WORK REQUIRED:
Exact copies of all the lines below are wanted, without a single picture.

EXERCISE DATA:
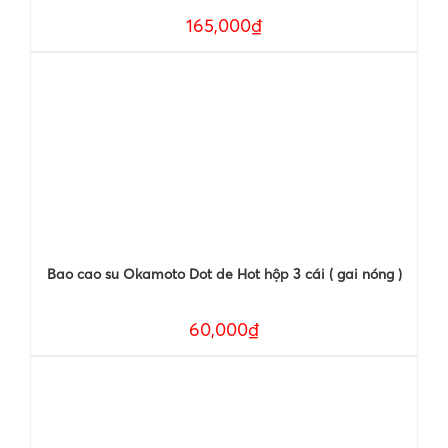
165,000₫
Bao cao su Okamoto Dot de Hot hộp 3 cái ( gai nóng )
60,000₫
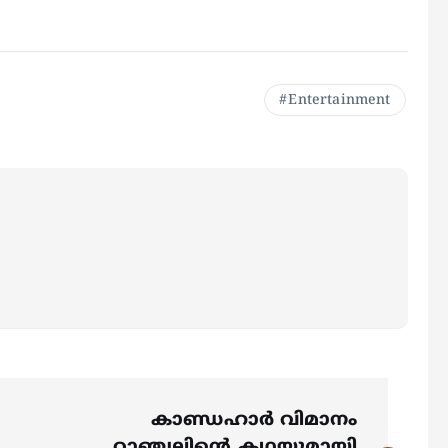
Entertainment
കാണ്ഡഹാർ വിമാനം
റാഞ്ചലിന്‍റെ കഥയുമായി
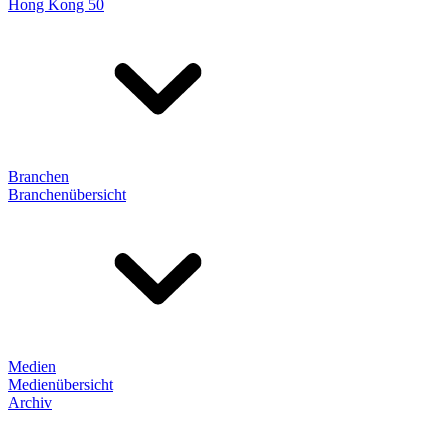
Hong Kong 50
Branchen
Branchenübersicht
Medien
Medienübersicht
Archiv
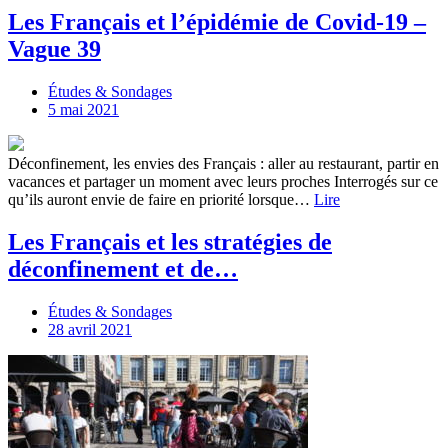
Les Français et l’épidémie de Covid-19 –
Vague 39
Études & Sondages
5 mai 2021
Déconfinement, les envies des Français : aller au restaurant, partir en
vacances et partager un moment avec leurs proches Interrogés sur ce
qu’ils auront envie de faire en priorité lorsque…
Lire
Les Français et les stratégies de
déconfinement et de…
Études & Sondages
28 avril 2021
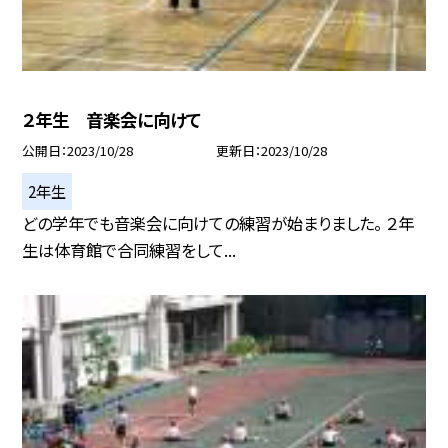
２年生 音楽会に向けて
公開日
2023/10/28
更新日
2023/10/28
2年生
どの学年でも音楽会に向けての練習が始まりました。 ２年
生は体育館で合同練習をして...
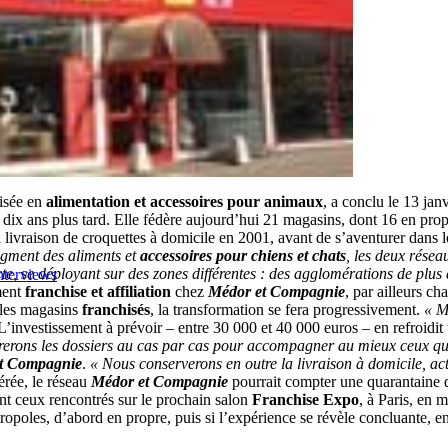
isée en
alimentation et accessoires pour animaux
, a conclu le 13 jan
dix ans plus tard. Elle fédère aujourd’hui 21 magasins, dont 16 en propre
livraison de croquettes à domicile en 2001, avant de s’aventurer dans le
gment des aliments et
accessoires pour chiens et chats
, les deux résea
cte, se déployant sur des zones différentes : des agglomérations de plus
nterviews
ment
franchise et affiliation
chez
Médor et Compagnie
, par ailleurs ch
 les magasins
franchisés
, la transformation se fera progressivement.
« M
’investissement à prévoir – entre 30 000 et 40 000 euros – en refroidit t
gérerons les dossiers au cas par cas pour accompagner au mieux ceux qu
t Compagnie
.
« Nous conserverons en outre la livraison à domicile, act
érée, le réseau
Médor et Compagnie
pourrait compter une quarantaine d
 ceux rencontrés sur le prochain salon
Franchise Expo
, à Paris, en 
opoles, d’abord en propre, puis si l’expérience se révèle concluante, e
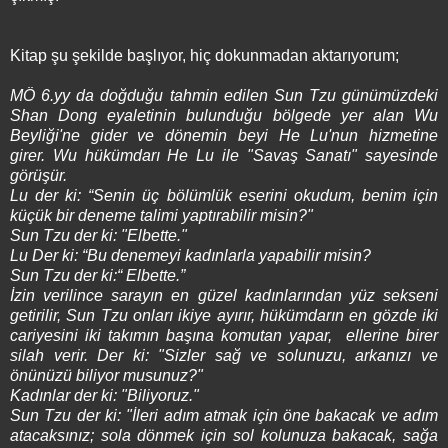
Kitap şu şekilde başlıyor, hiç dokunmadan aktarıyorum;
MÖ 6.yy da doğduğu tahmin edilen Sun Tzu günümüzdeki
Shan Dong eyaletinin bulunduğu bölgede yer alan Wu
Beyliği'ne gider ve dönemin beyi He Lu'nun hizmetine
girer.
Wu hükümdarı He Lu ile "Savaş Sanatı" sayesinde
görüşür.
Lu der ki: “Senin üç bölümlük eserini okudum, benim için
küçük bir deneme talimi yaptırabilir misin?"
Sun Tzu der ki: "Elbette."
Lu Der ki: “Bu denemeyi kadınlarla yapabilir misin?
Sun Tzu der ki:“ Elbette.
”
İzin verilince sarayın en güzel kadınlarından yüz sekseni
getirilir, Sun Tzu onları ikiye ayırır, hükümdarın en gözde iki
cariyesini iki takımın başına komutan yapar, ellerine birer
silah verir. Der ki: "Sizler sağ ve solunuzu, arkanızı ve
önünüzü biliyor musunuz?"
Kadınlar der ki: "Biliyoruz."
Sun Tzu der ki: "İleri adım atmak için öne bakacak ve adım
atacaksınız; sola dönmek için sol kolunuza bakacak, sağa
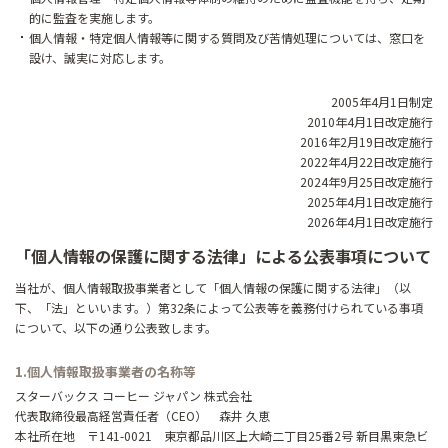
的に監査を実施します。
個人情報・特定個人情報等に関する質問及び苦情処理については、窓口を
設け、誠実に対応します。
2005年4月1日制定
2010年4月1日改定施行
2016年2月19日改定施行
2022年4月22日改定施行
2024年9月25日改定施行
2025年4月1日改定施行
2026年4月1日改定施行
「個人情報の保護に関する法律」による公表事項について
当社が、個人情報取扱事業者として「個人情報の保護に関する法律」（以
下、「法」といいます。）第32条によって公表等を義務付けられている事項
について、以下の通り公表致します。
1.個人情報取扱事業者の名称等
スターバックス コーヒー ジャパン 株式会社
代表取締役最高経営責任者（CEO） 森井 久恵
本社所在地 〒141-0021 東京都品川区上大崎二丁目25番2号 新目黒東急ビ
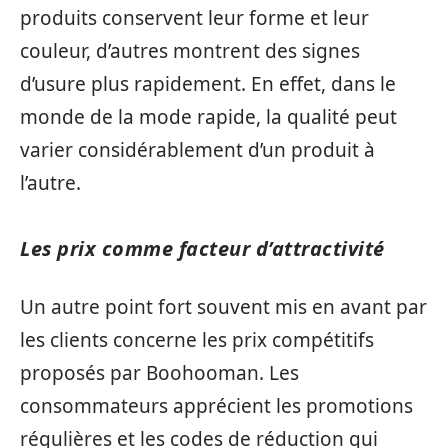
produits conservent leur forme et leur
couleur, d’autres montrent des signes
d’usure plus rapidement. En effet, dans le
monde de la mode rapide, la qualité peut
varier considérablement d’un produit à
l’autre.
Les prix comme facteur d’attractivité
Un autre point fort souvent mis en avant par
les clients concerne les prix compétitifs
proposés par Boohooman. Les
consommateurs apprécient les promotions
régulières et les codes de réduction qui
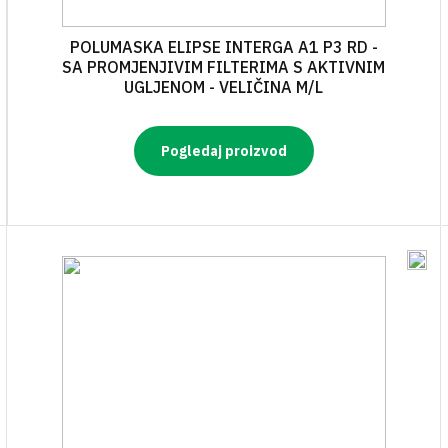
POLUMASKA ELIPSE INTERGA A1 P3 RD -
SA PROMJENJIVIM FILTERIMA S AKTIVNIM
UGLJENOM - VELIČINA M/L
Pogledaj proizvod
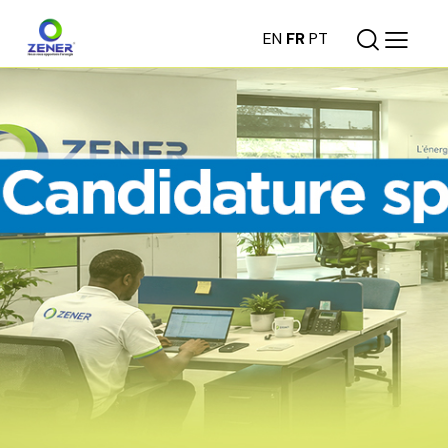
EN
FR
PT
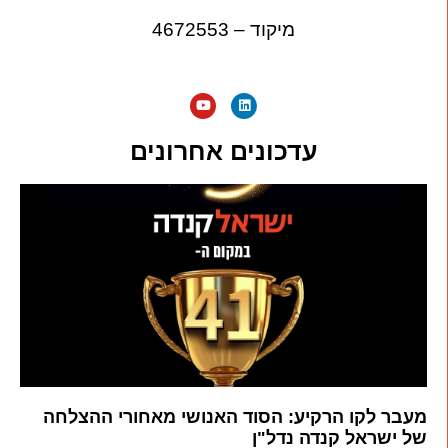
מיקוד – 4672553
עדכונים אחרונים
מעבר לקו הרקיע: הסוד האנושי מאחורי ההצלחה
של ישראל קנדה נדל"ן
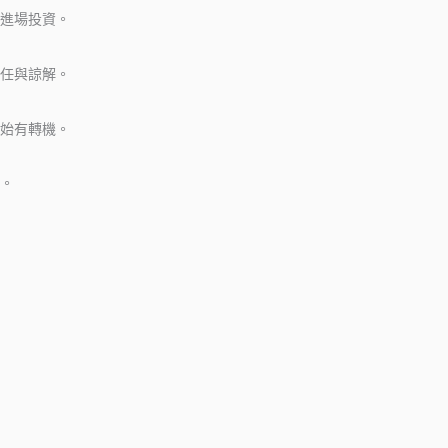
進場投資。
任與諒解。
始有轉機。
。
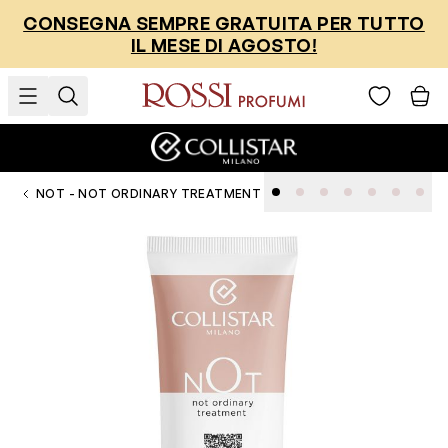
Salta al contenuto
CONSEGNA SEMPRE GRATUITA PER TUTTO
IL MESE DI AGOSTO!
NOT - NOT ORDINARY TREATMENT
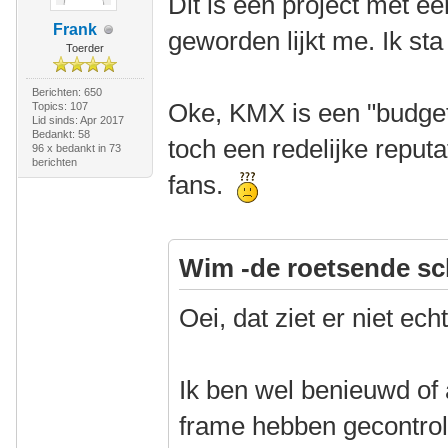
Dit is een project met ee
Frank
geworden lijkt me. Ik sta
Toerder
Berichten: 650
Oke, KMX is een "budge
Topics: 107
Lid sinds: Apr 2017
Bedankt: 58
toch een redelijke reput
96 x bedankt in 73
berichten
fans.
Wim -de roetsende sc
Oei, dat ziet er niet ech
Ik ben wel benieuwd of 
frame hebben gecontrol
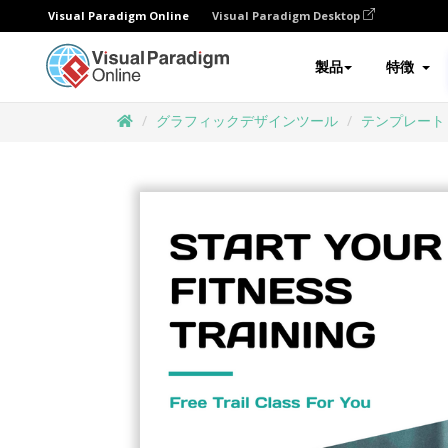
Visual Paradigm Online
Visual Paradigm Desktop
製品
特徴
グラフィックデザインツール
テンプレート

ANSWER SECTION:
165,000₫
Bao cao su Okamoto Dot de Hot hộp 3 cái ( gai nóng )
60,000₫
Entertainment
കാണ്ഡഹാർ വിമാനം
റാഞ്ചലിന്‍റെ കഥയുമായി
Hong Kong 50
Branchen
Branchenübersicht
Medien
Medienübersicht
Archiv
Les Français et l’épidémie de Covid-19 –
Vague 39
Études & Sondages
5 mai 2021
Déconfinement, les envies des Français : aller au restaurant, partir en
vacances et partager un moment avec leurs proches Interrogés sur ce
qu’ils auront envie de faire en priorité lorsque…
Lire
Les Français et les stratégies de
déconfinement et de…
Études & Sondages
28 avril 2021
２年生 音楽会に向けて
公開日
2023/10/28
更新日
2023/10/28
2年生
どの学年でも音楽会に向けての練習が始まりました。 ２年
生は体育館で合同練習をして...
isée en
alimentation et accessoires pour animaux
, a conclu le 13 jan
dix ans plus tard. Elle fédère aujourd’hui 21 magasins, dont 16 en propre
livraison de croquettes à domicile en 2001, avant de s’aventurer dans le
gment des aliments et
accessoires pour chiens et chats
, les deux résea
cte, se déployant sur des zones différentes : des agglomérations de plus
nterviews
ment
franchise et affiliation
chez
Médor et Compagnie
, par ailleurs ch
 les magasins
franchisés
, la transformation se fera progressivement.
« M
’investissement à prévoir – entre 30 000 et 40 000 euros – en refroidit t
gérerons les dossiers au cas par cas pour accompagner au mieux ceux qu
t Compagnie
.
« Nous conserverons en outre la livraison à domicile, act
érée, le réseau
Médor et Compagnie
pourrait compter une quarantaine d
 ceux rencontrés sur le prochain salon
Franchise Expo
, à Paris, en 
opoles, d’abord en propre, puis si l’expérience se révèle concluante, e
Kitap şu şekilde başlıyor, hiç dokunmadan aktarıyorum;
MÖ 6.yy da doğduğu tahmin edilen Sun Tzu günümüzdeki
Shan Dong eyaletinin bulunduğu bölgede yer alan Wu
Beyliği'ne gider ve dönemin beyi He Lu'nun hizmetine
girer.
Wu hükümdarı He Lu ile "Savaş Sanatı" sayesinde
görüşür.
Lu der ki: “Senin üç bölümlük eserini okudum, benim için
küçük bir deneme talimi yaptırabilir misin?"
Sun Tzu der ki: "Elbette."
Lu Der ki: “Bu denemeyi kadınlarla yapabilir misin?
Sun Tzu der ki:“ Elbette.
”
İzin verilince sarayın en güzel kadınlarından yüz sekseni
getirilir, Sun Tzu onları ikiye ayırır, hükümdarın en gözde iki
cariyesini iki takımın başına komutan yapar, ellerine birer
silah verir. Der ki: "Sizler sağ ve solunuzu, arkanızı ve
önünüzü biliyor musunuz?"
Kadınlar der ki: "Biliyoruz."
Sun Tzu der ki: "İleri adım atmak için öne bakacak ve adım
atacaksınız; sola dönmek için sol kolunuza bakacak, sağa
的に監査を実施します。
個人情報・特定個人情報等に関する質問及び苦情処理については、窓口を
設け、誠実に対応します。
2005年4月1日制定
2010年4月1日改定施行
2016年2月19日改定施行
2022年4月22日改定施行
2024年9月25日改定施行
2025年4月1日改定施行
2026年4月1日改定施行
「個人情報の保護に関する法律」による公表事項について
当社が、個人情報取扱事業者として「個人情報の保護に関する法律」（以
下、「法」といいます。）第32条によって公表等を義務付けられている事項
について、以下の通り公表致します。
1.個人情報取扱事業者の名称等
スターバックス コーヒー ジャパン 株式会社
代表取締役最高経営責任者（CEO） 森井 久恵
本社所在地 〒141-0021 東京都品川区上大崎二丁目25番2号 新目黒東急ビ
produits conservent leur forme et leur
couleur, d’autres montrent des signes
d’usure plus rapidement. En effet, dans le
monde de la mode rapide, la qualité peut
varier considérablement d’un produit à
l’autre.
Les prix comme facteur d’attractivité
Un autre point fort souvent mis en avant par
les clients concerne les prix compétitifs
proposés par Boohooman. Les
consommateurs apprécient les promotions
régulières et les codes de réduction qui
POLUMASKA ELIPSE INTERGA A1 P3 RD -
SA PROMJENJIVIM FILTERIMA S AKTIVNIM
UGLJENOM - VELIČINA M/L
Pogledaj proizvod
EN
FR
PT
מיקוד – 4672553
עדכונים אחרונים
מעבר לקו הרקיע: הסוד האנושי מאחורי ההצלחה
של ישראל קנדה נדל"ן
進場投資。
任與諒解。
始有轉機。
。
Salta al contenuto
CONSEGNA SEMPRE GRATUITA PER TUTTO
IL MESE DI AGOSTO!
NOT - NOT ORDINARY TREATMENT
Dit is een project met ee
Frank
geworden lijkt me. Ik sta
Toerder
Berichten: 650
Oke, KMX is een "budge
Topics: 107
Lid sinds: Apr 2017
Bedankt: 58
toch een redelijke reput
96 x bedankt in 73
berichten
fans.
Wim -de roetsende sc
Oei, dat ziet er niet ech
Ik ben wel benieuwd of 
frame hebben gecontrol
Visual Paradigm Online
Visual Paradigm Desktop
製品
特徴
グラフィックデザインツール
テンプレート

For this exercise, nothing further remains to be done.